Procès des amazigh au Maroc: 20 ans de prison ferme pour avoir réclamé une vie digne

Des acteurs associatifs, artistes et militants ont exprimé leur colère après les peines prononcées mardi 26 juin 2018 par la justice marocaine, à l’encontre des détenus amazigh jugées très sévères. Après huit mois de procès, la Cour d’appel de Casablanca a distribué quelques 260 années de prison à l’encontre des 54 détenus amazigh du mouvement des protestations sociales connu sous le nom de Hirak. 

Quatre meneurs amazigh du mouvement du Hirak, Nasser Zefzafi, Nabil Ahmjiq, Ouassim Boustati et Samir Ighid, ont été condamnés à 20 ans de prison ferme pour « complot visant à porter atteinte à la sécurité de l’État« .   20 ans de prison ferme pour avoir manifesté leur désespoir

Les cinquante autres accusés amazigh ont quant à eux été condamnés à des peines allant de 15 à 1 an de prison. Aussitôt annoncées, ces peines ont provoqué la colère d’internautes et de militants.

Ahmed Zefzafi, le père du leader amazigh du Hirak du Rif, a réagi aux sentences prononcées contre son fils et les détenus du Hirak. «Je suis très heureux car je vis dans un pays de joie», a réagi ironiquement le père de Nasser Zefzafi après la condamnation de son fils et leader du Hirak à vingt ans de prison. Dans une déclaration au quotidien espagnol, El Pais,  Zefzafi père s’est dit surpris des peines d’autant que les revendications du Hirak n’étaient pas exagérées et compare les jugements à ceux de l’époque franquiste en Espagne.

«Quand quelqu’un demande une école, une université, un emploi et que tu passes 20 ans en prison, on se demande dans quel pays ont vit?» avant d’ajouter: «Même sous Franco, il n’y avait pas de telles condamnations». «Je ne sais pas … Je vais me taire, c’est mieux» a-t-il conclu sa déclaration.
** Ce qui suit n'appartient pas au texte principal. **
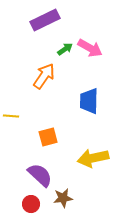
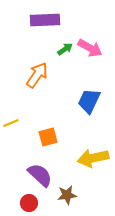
purple rectangle: rotated 24 degrees clockwise
orange arrow: moved 7 px left, 1 px up
blue trapezoid: rotated 24 degrees clockwise
yellow line: moved 7 px down; rotated 28 degrees counterclockwise
brown star: moved 4 px right, 3 px up
red circle: moved 2 px left, 1 px up
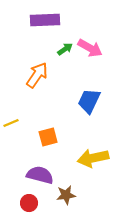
purple semicircle: rotated 28 degrees counterclockwise
brown star: moved 1 px left
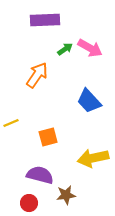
blue trapezoid: rotated 68 degrees counterclockwise
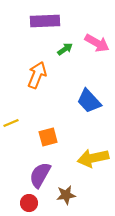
purple rectangle: moved 1 px down
pink arrow: moved 7 px right, 5 px up
orange arrow: rotated 12 degrees counterclockwise
purple semicircle: rotated 76 degrees counterclockwise
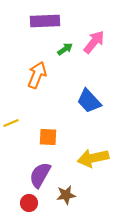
pink arrow: moved 3 px left, 1 px up; rotated 80 degrees counterclockwise
orange square: rotated 18 degrees clockwise
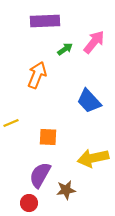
brown star: moved 5 px up
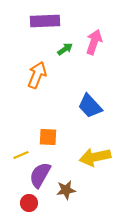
pink arrow: rotated 20 degrees counterclockwise
blue trapezoid: moved 1 px right, 5 px down
yellow line: moved 10 px right, 32 px down
yellow arrow: moved 2 px right, 1 px up
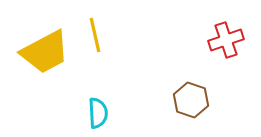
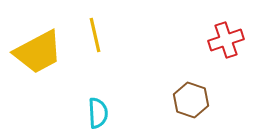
yellow trapezoid: moved 7 px left
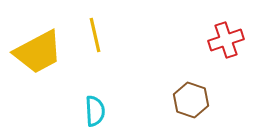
cyan semicircle: moved 3 px left, 2 px up
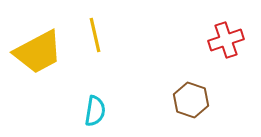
cyan semicircle: rotated 12 degrees clockwise
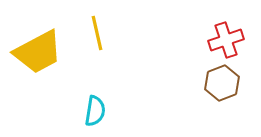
yellow line: moved 2 px right, 2 px up
brown hexagon: moved 31 px right, 17 px up; rotated 20 degrees clockwise
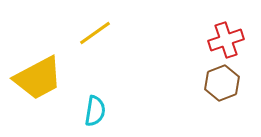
yellow line: moved 2 px left; rotated 68 degrees clockwise
yellow trapezoid: moved 26 px down
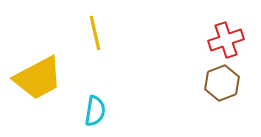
yellow line: rotated 68 degrees counterclockwise
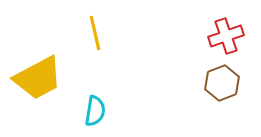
red cross: moved 4 px up
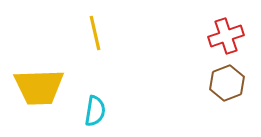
yellow trapezoid: moved 1 px right, 9 px down; rotated 26 degrees clockwise
brown hexagon: moved 5 px right
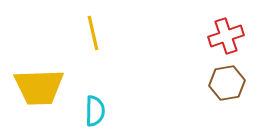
yellow line: moved 2 px left
brown hexagon: rotated 12 degrees clockwise
cyan semicircle: rotated 8 degrees counterclockwise
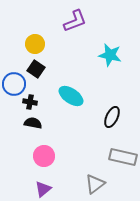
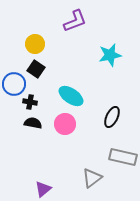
cyan star: rotated 25 degrees counterclockwise
pink circle: moved 21 px right, 32 px up
gray triangle: moved 3 px left, 6 px up
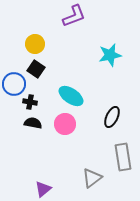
purple L-shape: moved 1 px left, 5 px up
gray rectangle: rotated 68 degrees clockwise
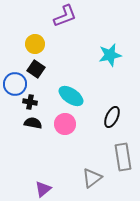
purple L-shape: moved 9 px left
blue circle: moved 1 px right
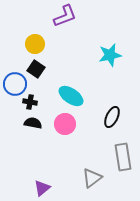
purple triangle: moved 1 px left, 1 px up
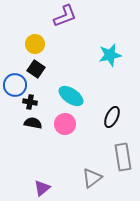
blue circle: moved 1 px down
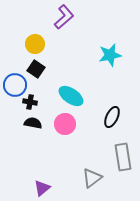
purple L-shape: moved 1 px left, 1 px down; rotated 20 degrees counterclockwise
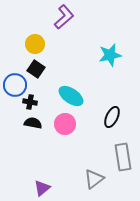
gray triangle: moved 2 px right, 1 px down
Plusieurs détenus du Hirak du Rif, dont Nasser Zefzafi, ont décidé de boycotter les séances du procès car, selon eux, la Cour ne serait pas indépendante du Parquet. Ils ont demandé à leur défense de garder le silence. Zefzafi a accusé la Cour d’être impartiale car ses décisions sont globalement en faveur du parquet. Le leader du Hirak a aussi dénoncé l’utilisation des déclarations des témoins pour «concocter» des accusations inexistantes contre les détenus. Il a conclu son allocution en demandant à sa défense de garder le silence.

La justice marocaine a eu la main lourde, très lourde dans l’affaire du Rif, au risque  d’abîmer davantage une image déjà bien entachée … Singulier paradoxe s’il en est, aux allures de cas de conscience : à l’écoute du verdict on se surprendrait presque à réclamer une justice expressément dépendante afin qu’elle puisse rendre des comptes sur la manière de dire le droit.

La situation s’est de nouveau tendue dans la ville d’Al-Hoceïma, épicentre d’un mouvement de contestation dans la région marocaine du Rif (nord), où les appels à manifester se multiplient après ces peines jugées très sévères.

La crise du Rif revient à zéro et on fait état de nouveaux heurts entre manifestants et forces de l’ordre, alors que la situation s’était relativement apaisée ces dernières semaines. Des membres du « Hirak » ont appelé à une manifestation vendredi soir à Al-Hoceima.

Le Maroc reste empêtré dans des dérives autoritaires.

Le procès des amazigh du mouvement de protestation dans le Rif (nord du Maroc) qui a secoué le pays entre fin 2016 et mi-2017 a commencé  mi-septembre2017 devant la chambre criminelle de la Cour d’appel de Casablanca.

Environ 450 personnes, selon des associations, ont été arrêtées pendant les événements déclenchés par la mort d’un vendeur de poisson, broyé dans une benne à ordures en tentant de s’opposer à la saisie de sa marchandise, de l’espadon interdit à la pêche, en octobre 2016.

Les détenus amazigh  ont milité avec ferveur pour un Maroc meilleur, pour plus d’égalité.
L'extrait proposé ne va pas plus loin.